What would happen if a logic master like him were appointed a judge, 40 years from now, and the State of Ghana was brought before him on a charge of negligence, leading to genocide?
(Extracts from the Court Proceedings:)
(PROSECUTOR: Your Lordship, in the year 1989, “small-scale” (also known as “artisanal” miners) upon the acquisition of a licence from the Minerals Commission, were allowed to dig for gold on lands allocated to them. But in less than ten years, this “small-scale mining” had degenerated into large-scale enterprises whereby the simple tools used for small-scale mining – such as pick-axes and shovels and pans – were discarded and replaced with powerful earth-moving equipment. These machines have been causing not only total devastation on the land but also, churning up sand, pebbles and soil, from or riverbeds!
Costly excavators, heavy earth-moving equipment, stone-crushers and a machine called changfan [imported from China] are used indiscriminately to turn our riverbeds upside down to bring up enormous quantities of soil, to be washed in search of gold.
(JUDGE): Riverbeds? But that would constitute a flagrant breach of the various Environmental Protection Acts on our statute book?
(PROSECUTOR):Exactly, My Lord; I was coming to that. They also defy the Immigration Act and smuggle skilled Chinese technicians into the country to take a leading part in the so-called “small-scale mining”, although, as Your Lordship is no doubt aware, that business had been reserved exclusively to Ghanaians!…
(JUDGE): Ah yes – I see in your Deposition numbered “A001”…?
(PROSECUTOR): Yes, my Lord. Much obliged! It is the Prosecution’s case that agents of The Accused, acting severally in a corrupt manner, have deliberately ignored breaches of the laws they are supposed to enforce and have allowed foreign nationals, acting in collusion with “get-rich-quick Ghanaians”;
1: To make huge tracts of land no longer suitable for cultivation for food to feed our growing population. The result is that mass starvation is now a distinct possibility in a future Ghana. Hence, my Lord, the grievous charge of genocide, starvation being one form of mass killing.
2: To denude other similarly sizeable tracts of land, including Forest Reserves, of timber, some of which are most valuable, and are under legal protection, to save them from extinction.
3: To expose every citizen of Ghana who has regularly drunk water from the affected rivers and streams over the past 20 years or so, to potential infection and death from various dangerous diseases. Symptoms of these deadly diseases include: muscle weakness; poor coordination; numbness in the hands and feet; skin rashes; anxiety; memory problems; trouble speaking; trouble hearing; or trouble seeing.
(JUDGE): My goodness, Counsel!
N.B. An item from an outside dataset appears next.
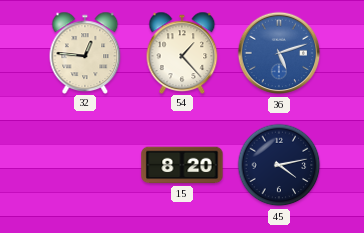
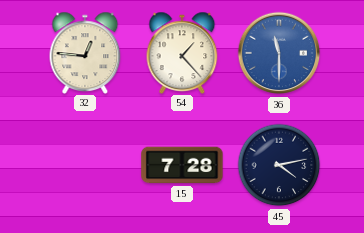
36: 5:12 -> 11:30
15: 8:20 -> 7:28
You’re telling the Court that no Ghanaian who has been drinking water from these poisoned rivers and streams can enjoy peace of mind from now on!?
(PROSECUTOR): Exactly, My Lord! The irony is that those engaged in galamsey have more than enough money to buy bottled water and sachet water, whereas the victims of galamsey cannot afford what has become a “luxury” to them – water that is safe to drink!